Counteract Your Own Bias to Beat Procrastination
Procrastination usually causes problems, but we find it difficult to deal with them. Our future “I ” understands much better why something is going wrong. This is partly because you are currently ignoring the consequences of procrastination.
As the business site Harvard Business Review points out, part of the reason our brains avoid procrastination has to do with something calledomissionbias . In particular, this is because it is easier for us to see the consequences of doing something bad than the consequences of inaction:
While we can weigh the pros and cons of doing something new, we are much less likely to consider the pros and cons of not doing it. This phenomenon, known as omission bias, often leads us to ignore some of the obvious benefits of getting the job done. Suppose you are constantly postponing preparing for an upcoming meeting. You are tempted by a more exciting task, so you tell yourself that you can do it tomorrow (or the day after tomorrow). But force yourself to think about the downside of procrastination, and you will realize that tomorrow will be too late to get what you really need from your colleagues. If you move now, you have half the chance of getting to them in time – so finally, your gears will squeak into action.

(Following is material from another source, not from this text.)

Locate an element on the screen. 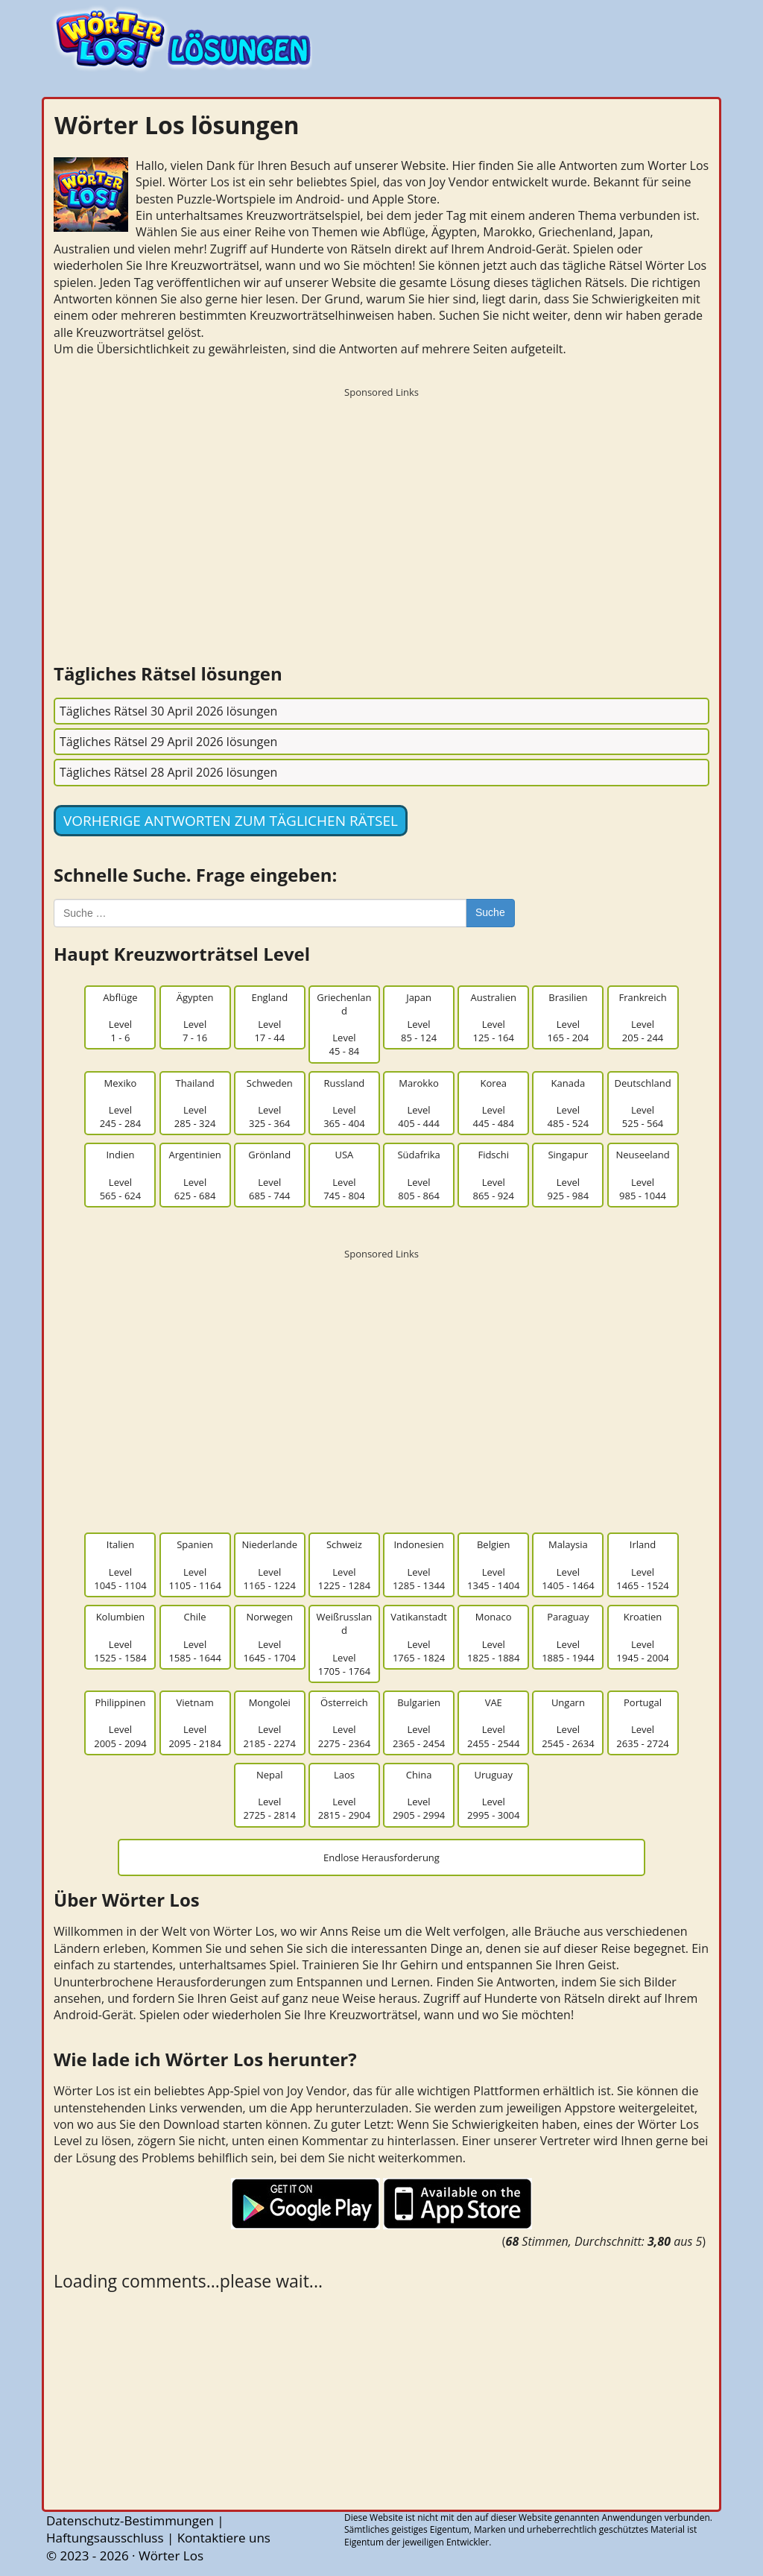  NeuseelandLevel985 - 1044 is located at coordinates (642, 1175).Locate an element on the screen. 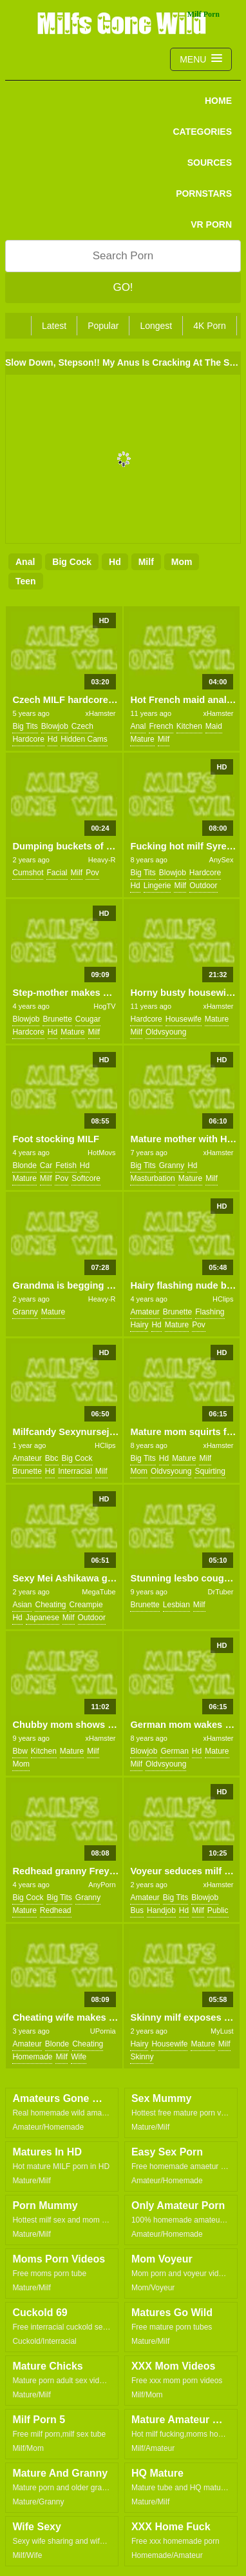 This screenshot has width=246, height=2576. czech is located at coordinates (82, 726).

Inactivity seems to be less severe than active sabotage of our projects, because we really do not do anything wrong. Except that wasting time on a project means you are taking resources away from what you are working on, depleting them. If you want to beat procrastination, you must admit that postponing it is just as harmful as if you, say, burned your documents or canceled an important meeting. Once you understand the consequences of procrastination, you are more likely to start working.